46. Lonely Road

894 220 191
                                    

Ini adalah hari keempat sejak Mark pergi untuk selamanya. Aku terbangun saat hari masih jauh dari pagi, dan hal pertama yang menyambut kesadaranku adalah kehampaan pekat di sekujur rongga dada. Aku mencoba bernapas, ada sentakan rasa sesak yang sulit untuk kujelaskan. Seperti terdapat sesuatu yang rusak berat dalam diriku.

Aku membalikkan posisi berbaringku menjadi menghadap sisi tempat tidur yang biasanya ditempati Mark.

Kosong.

Gelenyar pilu menyengatku dengan tajam. Kuusap bantal Mark yang tidak ditempati sang pemilik beberapa hari gelap belakangan ini. Dingin sekali.

Aku mulai terisak. Mark... pulang...

Menit-menit berlalu tanpa sedikit pun aku berniat bergerak. Tanda kehidupan yang kumiliki saat ini hanyalah detak lemah jantungku dan air mata yang tidak pernah mengering dari pipi. Selain dua hal itu, aku seperti sesuatu yang sudah lama mati namun dipaksa untuk tetap berjalan di atas bumi.

Beberapa hari belakangan ini, aku terjebak dalam siklus mengerikan yang mungkin akan membunuhku secara perlahan. Aku selalu terbangun saat hari masih gelap sekali, disambut dengan kekosongan dan rasa kehilangan mencekik sementara satu-satunya hal yang dapat kulakukan hanyalah menangis tersedu hingga matahari naik hampir ke tengah langit. Dan saat malam menjelang, aku merasakan kesepian dan kerinduan tak terelakkan yang membuatku menangis sejadi-jadinya hingga aku kelelahan dan akhirnya jatuh terlelap. Begitu saja berulang-ulang.

Pun hari ini, tentu saja. Aku benar-benar tidak akan beranjak dari tempat tidur jika saja aku tidak merasakan tubuhku mulai gemetaran karena perutku menuntut untuk diisi. Aku bisa saja memilih tidak peduli, namun aku sudah berjanji kepada Mark untuk tegar dan melanjutkan hidup, tidak peduli seberat apapun rasanya.

Meski berulang kali aku harus jatuh bangun.

Meski terkadang aku masih tidak bisa menerima apa yang terjadi, meski terkadang aku masih marah terhadap takdir.

Meski terkadang aku merasa ingin mati saja.

Aku tetap berjuang, Mark. Kau lihat, 'kan?

Aku istri yang baik, 'kan?.

Aku tidak mengecewakanmu, 'kan?

Kuseret tubuhku agar merosot turun dari tempat tidur. Saat aku berdiri, aku meringis merasakan keram pada perut bagian bawah karena ini adalah hari pertama siklus bulananku. Aku kecewa sekali hingga aku menangis saat menyadari bahwa siklusku masih normal.

Seandainya saja aku hamil, aku tidak akan merasa begitu kesepian seperti ini.

Jika saja aku punya Mark kecil di dalam diriku, aku akan merasa punya teman. Aku akan merasakan ikatan dengan ayahnya.

Tapi semesta begitu jahat.

Aku dibiarkan sendirian.

Kulangkahkan kakiku menuju kamar mandi. Selama beberapa saat, aku mengguyur tubuhku dengan air hangat untuk meredakan nyeri punggung dan keram perutku.
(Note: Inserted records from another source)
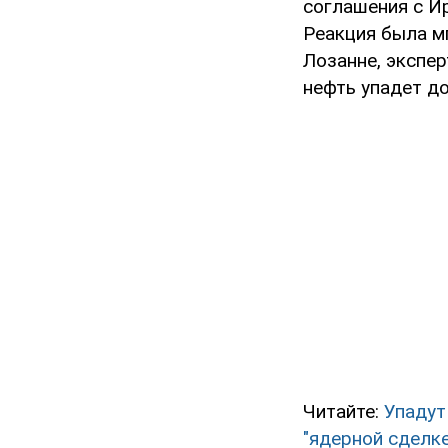
соглашения с Ир
Реакция была м
Лозанне, экспер
нефть упадет до
Читайте:
Упадут
"ядерной сделк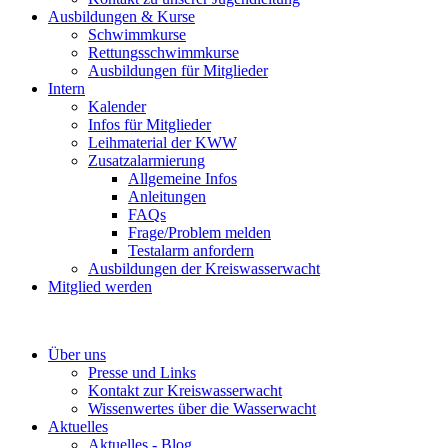
Ausbildungen & Kurse
Schwimmkurse
Rettungsschwimmkurse
Ausbildungen für Mitglieder
Intern
Kalender
Infos für Mitglieder
Leihmaterial der KWW
Zusatzalarmierung
Allgemeine Infos
Anleitungen
FAQs
Frage/Problem melden
Testalarm anfordern
Ausbildungen der Kreiswasserwacht
Mitglied werden
Über uns
Presse und Links
Kontakt zur Kreiswasserwacht
Wissenwertes über die Wasserwacht
Aktuelles
Aktuelles - Blog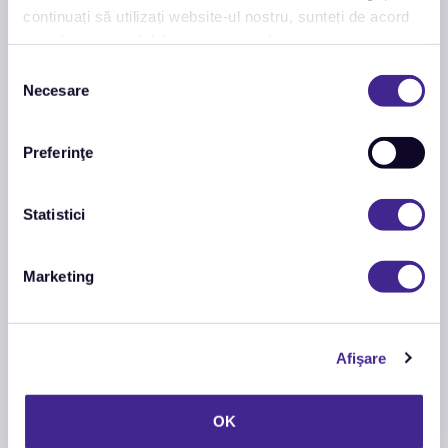
continuați să utilizați website-ul nostru, sunteți de acord
cu utilizarea modulelor noastre cookie.
Selecția
Necesare
consimțământului
Preferinţe
Statistici
Marketing
Afişare
OK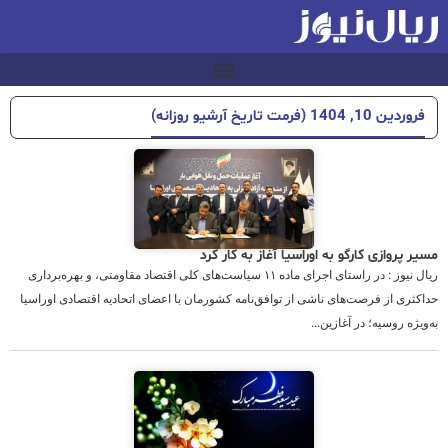
فروردین 10, 1404 (فرمت تاریخ آرشیو روزانه)
مسیر پروازی کارگو به اوراسیا آغاز به کار کرد
ریال نیوز : در راستای اجرای ماده ۱۱ سیاست‌های کلی اقتصاد مقاومتی، و بهره‌برداری
حداکثری از فرصت‌های ناشی از توافق‌نامه کشورمان با اعضای اتحادیه اقتصادی اوراسیا
به‌ویژه روسیه؛ در آغازین...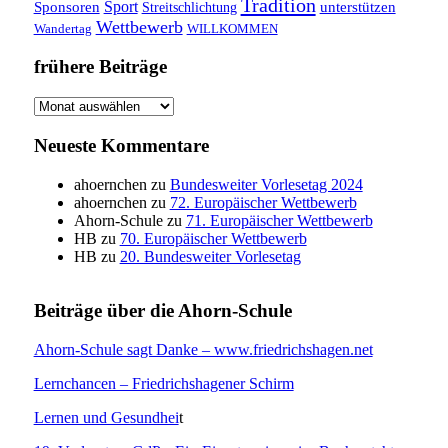
Tradition
Sponsoren
Sport
unterstützen
Streitschlichtung
Wettbewerb
WILLKOMMEN
Wandertag
frühere Beiträge
frühere
Beiträge
Neueste Kommentare
ahoernchen
zu
Bundesweiter Vorlesetag 2024
ahoernchen
zu
72. Europäischer Wettbewerb
Ahorn-Schule
zu
71. Europäischer Wettbewerb
HB
zu
70. Europäischer Wettbewerb
HB
zu
20. Bundesweiter Vorlesetag
Beiträge über die Ahorn-Schule
Ahorn-Schule sagt Danke – www.friedrichshagen.net
Lernchancen – Friedrichshagener Schirm
Lernen und Gesundhei
t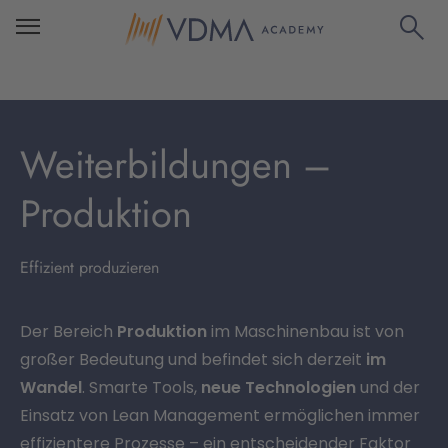
Weiterbildungen –
Produktion
Effizient produzieren
Der Bereich
Produktion
im Maschinenbau ist von
großer Bedeutung und befindet sich derzeit
im
Wandel
. Smarte Tools,
neue Technologien
und der
Einsatz von Lean Management ermöglichen immer
effizientere Prozesse – ein entscheidender Faktor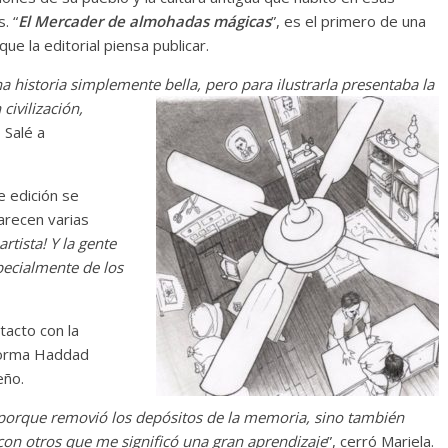
s. “
El Mercader de almohadas mágicas
”, es el primero de una
que la editorial piensa publicar.
a historia simplemente bella, pero para ilustrarla presentaba la
civilización,
ó Salé a
e edición se
parecen varias
rtista! Y la gente
pecialmente de los
tacto con la
 forma Haddad
eño.
 porque removió los depósitos de la memoria, sino también
con otros que me significó una gran aprendizaje
”, cerró Mariela.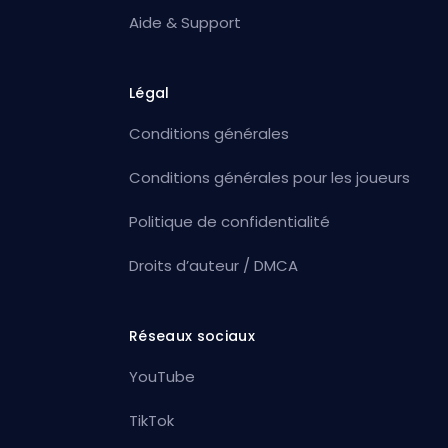
Aide & Support
Légal
Conditions générales
Conditions générales pour les joueurs
Politique de confidentialité
Droits d’auteur / DMCA
Réseaux sociaux
YouTube
TikTok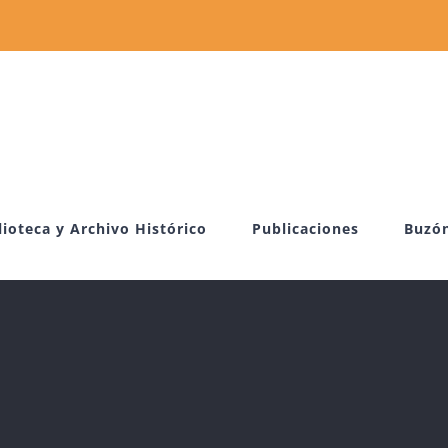
lioteca y Archivo Histórico
Publicaciones
Buzó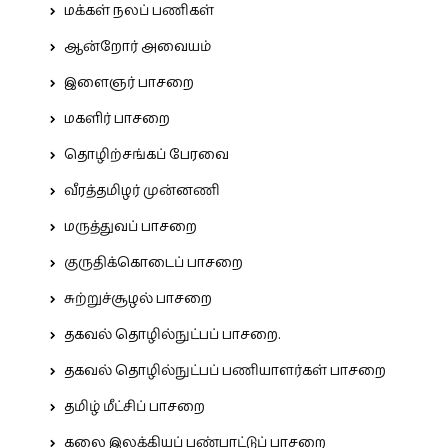
மக்கள் நலப் பணிகள்
ஆன்றோர் அவையம்
இளைஞர் பாசறை
மகளிர் பாசறை
தொழிற்சங்கப் பேரவை
வீரத்தமிழர் முன்னணி
மருத்துவப் பாசறை
குருதிக்கொடைப் பாசறை
சுற்றுச்சூழல் பாசறை
தகவல் தொழில்நுட்பப் பாசறை.
தகவல் தொழில்நுட்பப் பணியாளர்கள் பாசறை
தமிழ் மீட்சிப் பாசறை
கலை இலக்கியப் பண்பாட்டுப் பாசறை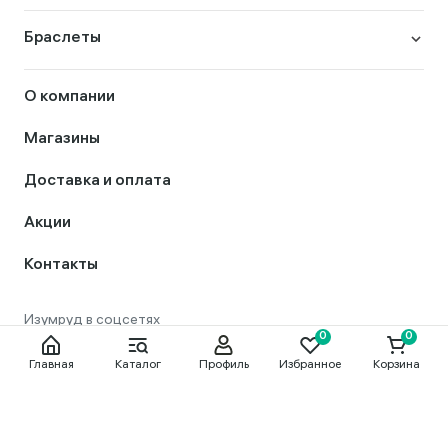
Браслеты
О компании
Магазины
Доставка и оплата
Акции
Контакты
Главная
Каталог
Профиль
Избранное
Корзина
8 800 444 56 50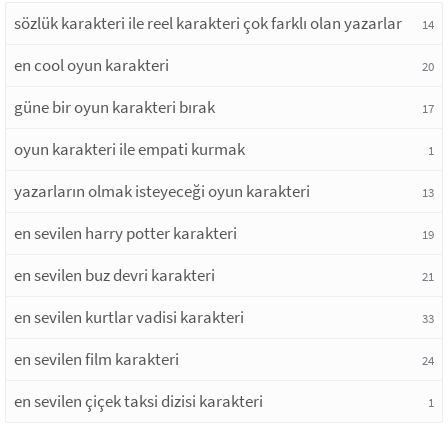
sözlük karakteri ile reel karakteri çok farklı olan yazarlar
14
en cool oyun karakteri
20
güne bir oyun karakteri bırak
17
oyun karakteri ile empati kurmak
1
yazarların olmak isteyeceği oyun karakteri
13
en sevilen harry potter karakteri
19
en sevilen buz devri karakteri
21
en sevilen kurtlar vadisi karakteri
33
en sevilen film karakteri
24
en sevilen çiçek taksi dizisi karakteri
1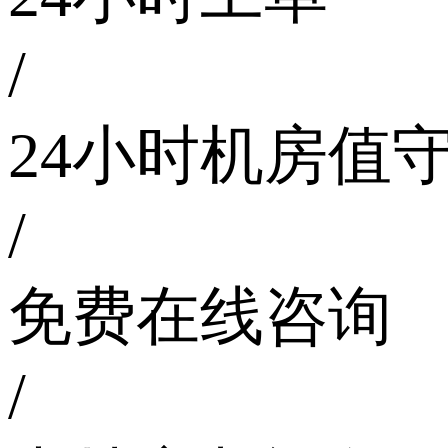
/
24小时机房值
/
免费在线咨询
/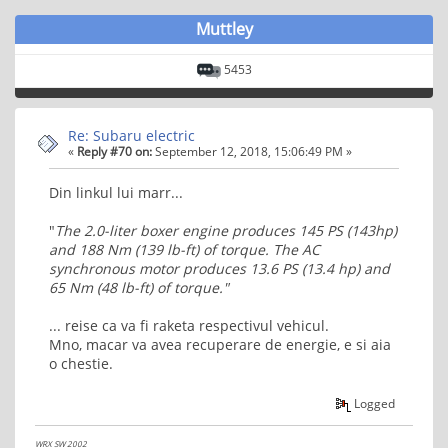
Muttley
5453
Re: Subaru electric
«
Reply #70 on:
September 12, 2018, 15:06:49 PM »
Din linkul lui marr...
"
The 2.0-liter boxer engine produces 145 PS (143hp)
and 188 Nm (139 lb-ft) of torque. The AC
synchronous motor produces 13.6 PS (13.4 hp) and
65 Nm (48 lb-ft) of torque."
... reise ca va fi raketa respectivul vehicul.
Mno, macar va avea recuperare de energie, e si aia
o chestie.
Logged
WRX SW 2002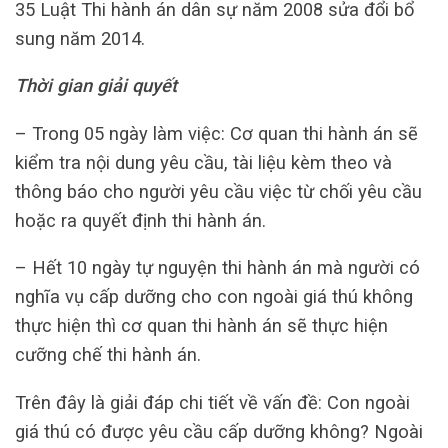
35 Luật Thi hành án dân sự năm 2008 sửa đổi bổ
sung năm 2014.
Thời gian giải quyết
– Trong 05 ngày làm việc: Cơ quan thi hành án sẽ
kiểm tra nội dung yêu cầu, tài liệu kèm theo và
thông báo cho người yêu cầu việc từ chối yêu cầu
hoặc ra quyết định thi hành án.
– Hết 10 ngày tự nguyện thi hành án mà người có
nghĩa vụ cấp dưỡng cho con ngoài giá thú không
thực hiện thì cơ quan thi hành án sẽ thực hiện
cưỡng chế thi hành án.
Trên đây là giải đáp chi tiết về vấn đề: Con ngoài
giá thú có được yêu cầu cấp dưỡng không? Ngoài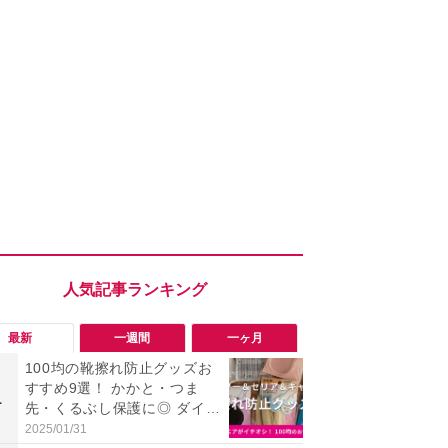
最新
一週間
一ヶ月
100均の靴擦れ防止グッズお
【評価4以上】M
すすめ9選！ かかと・つま
JOR V」
1
1
先・くるぶし保護に◎ ダイソ
力のサウン
ー・セリア・キャンドゥ
リーがイチ
2025/01/31
2026/08/03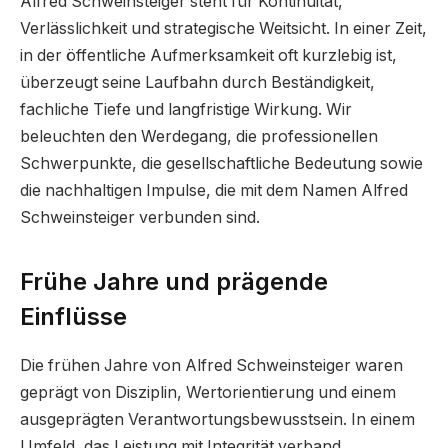
Alfred Schweinsteiger steht für Kontinuität,
Verlässlichkeit und strategische Weitsicht. In einer Zeit,
in der öffentliche Aufmerksamkeit oft kurzlebig ist,
überzeugt seine Laufbahn durch Beständigkeit,
fachliche Tiefe und langfristige Wirkung. Wir
beleuchten den Werdegang, die professionellen
Schwerpunkte, die gesellschaftliche Bedeutung sowie
die nachhaltigen Impulse, die mit dem Namen Alfred
Schweinsteiger verbunden sind.
Frühe Jahre und prägende
Einflüsse
Die frühen Jahre von Alfred Schweinsteiger waren
geprägt von Disziplin, Wertorientierung und einem
ausgeprägten Verantwortungsbewusstsein. In einem
Umfeld, das Leistung mit Integrität verband,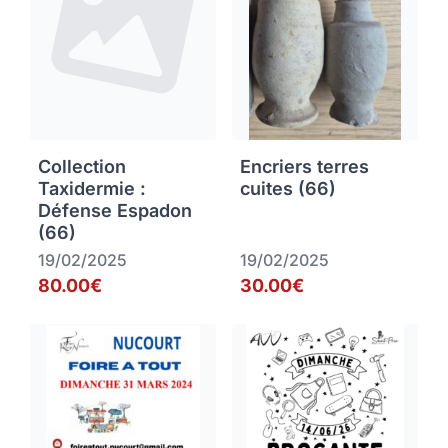
Collection
Encriers terres
Taxidermie :
cuites (66)
Défense Espadon
(66)
19/02/2025
19/02/2025
80.00€
30.00€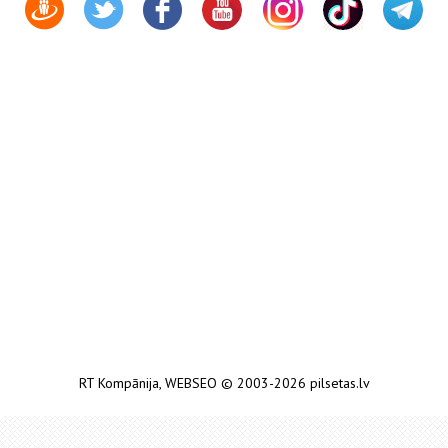
RT Kompānija
,
WEBSEO
© 2003-2026 pilsetas.lv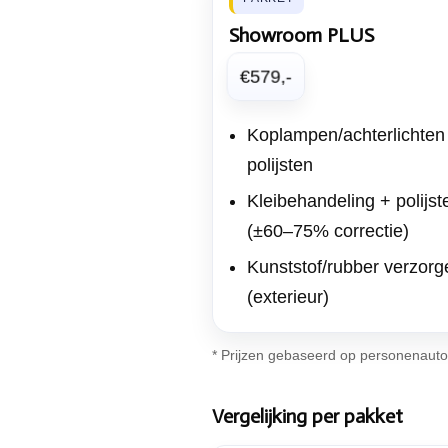
Showroom PLUS
€579,-
Koplampen/achterlichten
polijsten
Kleibehandeling + polijst
(±60–75% correctie)
Kunststof/rubber verzorg
(exterieur)
* Prijzen gebaseerd op personenauto 
Vergelijking per pakket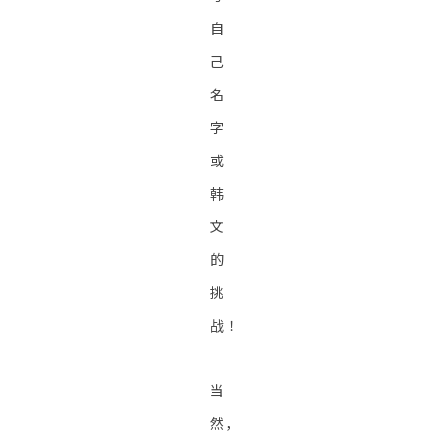
自
己
名
字
或
韩
文
的
挑
战！
当
然，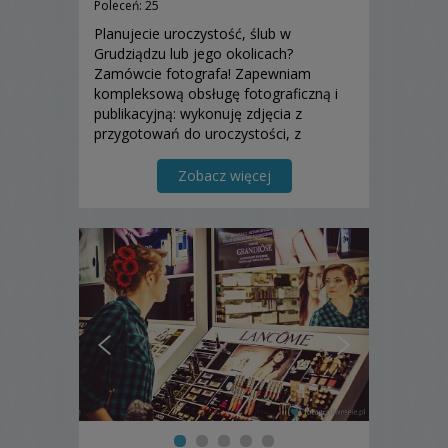
Poleceń: 25
Planujecie uroczystość, ślub w
Grudziądzu lub jego okolicach?
Zamówcie fotografa! Zapewniam
kompleksową obsługę fotograficzną i
publikacyjną: wykonuję zdjęcia z
przygotowań do uroczystości, z
przebiegu ceremoniału i zabawy
weselnej, a także oryginalne fotografie
Zobacz więcej
plenerowe.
Rasa sakit pada tubuhku memang memudar perlahan-lahan, namun tidak dengan remuk redam dalam diriku.

Rasa perihnya tetap tidak tertolong.

Seusai mandi, aku tidak mengeringkan rambutku dengan sempurna. Aku langsung menyambar sweter kedodoran dan mengenakannya, kemudian turun ke dapur.

Kukeluarkan sekotak susu dari lemari pendingin dan langsung menuangkannya ke dalam gelas, tidak benar-benar sampai penuh.

Selama beberapa detik, aku hanya memandangi susu dalam gelasku. Tubuhku menuntut asupan nutrisi, namun mulutku seperti memberontak untuk mencecap apapun.